We also recommend plan sponsors review their health plan enrollment systems to determine if those systems are categorically refusing enrollment or benefits based on gender identity or solely on the basis of sex assigned at birth. We have heard anecdotes of benefits administration systems, health insurance carriers and third-party administrators having antiquated enrollment platforms that require enrollees to choose between only one of two options (i.e., either male “M” or female “F” codes). These limited response options may prevent those who identify otherwise from effectively enrolling or having access to certain gender-specific benefits (e.g., only those that enrolled as female have access to certain services such as mammograms regardless of a physician indicating the service is medically necessary for the individual).
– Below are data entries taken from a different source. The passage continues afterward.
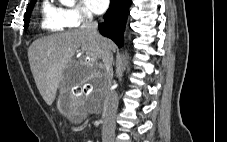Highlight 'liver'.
Returning a JSON list of instances; mask_svg holds the SVG:
<instances>
[{"label":"liver","instance_id":"1","mask_svg":"<svg viewBox=\"0 0 227 142\" xmlns=\"http://www.w3.org/2000/svg\"><path fill=\"white\" fill-rule=\"evenodd\" d=\"M105 47L111 51L115 44L108 38L101 41L85 33L82 29L54 34L35 40L28 49L30 69L36 86L47 105H52L57 89L65 78L74 54L80 48L86 54L83 62L85 71L73 82L84 83L93 78L96 73L98 59L101 58V49Z\"/></svg>","mask_w":227,"mask_h":142}]
</instances>
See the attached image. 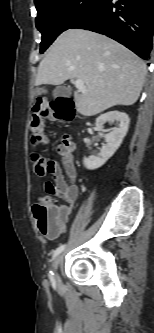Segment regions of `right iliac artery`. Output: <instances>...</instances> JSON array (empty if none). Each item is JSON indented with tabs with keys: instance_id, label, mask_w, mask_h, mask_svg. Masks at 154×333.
<instances>
[{
	"instance_id": "obj_1",
	"label": "right iliac artery",
	"mask_w": 154,
	"mask_h": 333,
	"mask_svg": "<svg viewBox=\"0 0 154 333\" xmlns=\"http://www.w3.org/2000/svg\"><path fill=\"white\" fill-rule=\"evenodd\" d=\"M65 248V245L59 246L54 252L52 256V260L55 259ZM54 273L50 270L49 271V277L51 280H53Z\"/></svg>"
}]
</instances>
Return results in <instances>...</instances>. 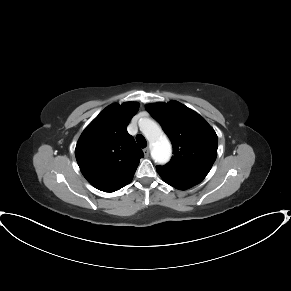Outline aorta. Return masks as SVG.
<instances>
[{"label":"aorta","mask_w":291,"mask_h":291,"mask_svg":"<svg viewBox=\"0 0 291 291\" xmlns=\"http://www.w3.org/2000/svg\"><path fill=\"white\" fill-rule=\"evenodd\" d=\"M139 127L152 146L151 154L155 162L160 164L168 162L171 157L172 147L161 127L149 118H141Z\"/></svg>","instance_id":"aorta-1"}]
</instances>
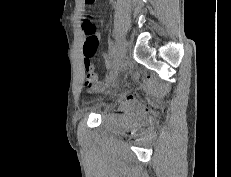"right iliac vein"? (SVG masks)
<instances>
[{"instance_id":"right-iliac-vein-1","label":"right iliac vein","mask_w":231,"mask_h":177,"mask_svg":"<svg viewBox=\"0 0 231 177\" xmlns=\"http://www.w3.org/2000/svg\"><path fill=\"white\" fill-rule=\"evenodd\" d=\"M125 42L123 39H118L116 46H115V60H114V67L110 74V79L116 77L123 65V60L125 56Z\"/></svg>"}]
</instances>
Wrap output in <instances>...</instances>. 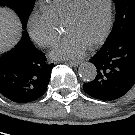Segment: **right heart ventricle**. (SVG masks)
<instances>
[{
	"label": "right heart ventricle",
	"instance_id": "e07e8e85",
	"mask_svg": "<svg viewBox=\"0 0 135 135\" xmlns=\"http://www.w3.org/2000/svg\"><path fill=\"white\" fill-rule=\"evenodd\" d=\"M76 1L77 0H46L43 11L55 24L62 25Z\"/></svg>",
	"mask_w": 135,
	"mask_h": 135
}]
</instances>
If your enrollment systems contain these restrictions and you are open to dealing with such restrictions, we recommend reaching out to the vendor as it may allow the inclusion of additional responses to be added, such as “other,” or “decline to answer,” which would allow any participant, regardless of gender identity, to enroll and seek care based on medical necessity rather than assigned gender. At least, fixing the electronic systems may prevent the manual work of processing gender-nonconforming enrollment requests by hand and at best would eliminate the potential for HHS-OCR or EEOC complaints of denied enrollment.
Not legal advice: Nothing in this alert should be construed as legal advice. Lockton may not be considered your legal counsel, and communications with Lockton's Compliance Services group are not privileged under the attorney-client privilege.